___ Dataset content
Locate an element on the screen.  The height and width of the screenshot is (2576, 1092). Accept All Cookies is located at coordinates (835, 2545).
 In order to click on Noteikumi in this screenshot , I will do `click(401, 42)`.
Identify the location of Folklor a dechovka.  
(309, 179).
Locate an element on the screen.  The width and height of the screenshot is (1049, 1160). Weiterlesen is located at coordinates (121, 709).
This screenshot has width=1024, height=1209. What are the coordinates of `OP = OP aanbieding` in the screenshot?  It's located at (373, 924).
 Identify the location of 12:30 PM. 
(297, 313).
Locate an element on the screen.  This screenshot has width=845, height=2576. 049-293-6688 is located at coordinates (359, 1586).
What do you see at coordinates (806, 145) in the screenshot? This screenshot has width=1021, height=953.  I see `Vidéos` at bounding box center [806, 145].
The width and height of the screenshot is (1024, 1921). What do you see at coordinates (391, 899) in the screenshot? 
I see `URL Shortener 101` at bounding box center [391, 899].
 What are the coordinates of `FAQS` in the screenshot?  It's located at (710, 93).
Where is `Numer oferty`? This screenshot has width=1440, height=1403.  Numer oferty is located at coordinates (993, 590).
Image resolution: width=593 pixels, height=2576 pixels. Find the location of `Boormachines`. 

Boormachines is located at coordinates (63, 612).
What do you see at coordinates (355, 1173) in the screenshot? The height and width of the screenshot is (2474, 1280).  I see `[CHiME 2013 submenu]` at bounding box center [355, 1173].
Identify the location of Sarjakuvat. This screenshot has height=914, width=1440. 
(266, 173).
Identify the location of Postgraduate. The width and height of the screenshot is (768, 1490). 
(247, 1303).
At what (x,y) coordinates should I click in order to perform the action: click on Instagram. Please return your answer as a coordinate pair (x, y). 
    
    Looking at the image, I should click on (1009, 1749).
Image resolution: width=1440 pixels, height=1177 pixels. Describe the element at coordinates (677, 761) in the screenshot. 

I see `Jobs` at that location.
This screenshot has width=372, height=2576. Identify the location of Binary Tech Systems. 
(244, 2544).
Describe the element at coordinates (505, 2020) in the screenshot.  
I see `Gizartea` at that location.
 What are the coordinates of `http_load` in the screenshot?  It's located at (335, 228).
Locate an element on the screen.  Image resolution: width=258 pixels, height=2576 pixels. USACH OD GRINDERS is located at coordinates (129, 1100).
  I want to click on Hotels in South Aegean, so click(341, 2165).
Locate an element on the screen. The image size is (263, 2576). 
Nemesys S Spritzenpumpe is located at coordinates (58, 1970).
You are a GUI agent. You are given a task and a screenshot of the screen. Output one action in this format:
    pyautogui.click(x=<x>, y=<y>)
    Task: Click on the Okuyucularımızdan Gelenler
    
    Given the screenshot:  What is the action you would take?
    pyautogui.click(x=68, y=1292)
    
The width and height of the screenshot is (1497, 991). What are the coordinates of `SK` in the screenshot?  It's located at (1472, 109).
______
• What the task requires
Each record, exactly as written, is to be printed again.

• Completed exercise
Locate an element on the screen.  The height and width of the screenshot is (2576, 1092). Accept All Cookies is located at coordinates (835, 2545).
 In order to click on Noteikumi in this screenshot , I will do `click(401, 42)`.
Identify the location of Folklor a dechovka.  
(309, 179).
Locate an element on the screen.  The width and height of the screenshot is (1049, 1160). Weiterlesen is located at coordinates (121, 709).
This screenshot has width=1024, height=1209. What are the coordinates of `OP = OP aanbieding` in the screenshot?  It's located at (373, 924).
 Identify the location of 12:30 PM. 
(297, 313).
Locate an element on the screen.  This screenshot has width=845, height=2576. 049-293-6688 is located at coordinates (359, 1586).
What do you see at coordinates (806, 145) in the screenshot? This screenshot has width=1021, height=953.  I see `Vidéos` at bounding box center [806, 145].
The width and height of the screenshot is (1024, 1921). What do you see at coordinates (391, 899) in the screenshot? 
I see `URL Shortener 101` at bounding box center [391, 899].
 What are the coordinates of `FAQS` in the screenshot?  It's located at (710, 93).
Where is `Numer oferty`? This screenshot has width=1440, height=1403.  Numer oferty is located at coordinates (993, 590).
Image resolution: width=593 pixels, height=2576 pixels. Find the location of `Boormachines`. 

Boormachines is located at coordinates (63, 612).
What do you see at coordinates (355, 1173) in the screenshot? The height and width of the screenshot is (2474, 1280).  I see `[CHiME 2013 submenu]` at bounding box center [355, 1173].
Identify the location of Sarjakuvat. This screenshot has height=914, width=1440. 
(266, 173).
Identify the location of Postgraduate. The width and height of the screenshot is (768, 1490). 
(247, 1303).
At what (x,y) coordinates should I click in order to perform the action: click on Instagram. Please return your answer as a coordinate pair (x, y). 
    
    Looking at the image, I should click on (1009, 1749).
Image resolution: width=1440 pixels, height=1177 pixels. Describe the element at coordinates (677, 761) in the screenshot. 

I see `Jobs` at that location.
This screenshot has width=372, height=2576. Identify the location of Binary Tech Systems. 
(244, 2544).
Describe the element at coordinates (505, 2020) in the screenshot.  
I see `Gizartea` at that location.
 What are the coordinates of `http_load` in the screenshot?  It's located at (335, 228).
Locate an element on the screen.  Image resolution: width=258 pixels, height=2576 pixels. USACH OD GRINDERS is located at coordinates (129, 1100).
  I want to click on Hotels in South Aegean, so click(341, 2165).
Locate an element on the screen. The image size is (263, 2576). 
Nemesys S Spritzenpumpe is located at coordinates (58, 1970).
You are a GUI agent. You are given a task and a screenshot of the screen. Output one action in this format:
    pyautogui.click(x=<x>, y=<y>)
    Task: Click on the Okuyucularımızdan Gelenler
    
    Given the screenshot:  What is the action you would take?
    pyautogui.click(x=68, y=1292)
    
The width and height of the screenshot is (1497, 991). What are the coordinates of `SK` in the screenshot?  It's located at (1472, 109).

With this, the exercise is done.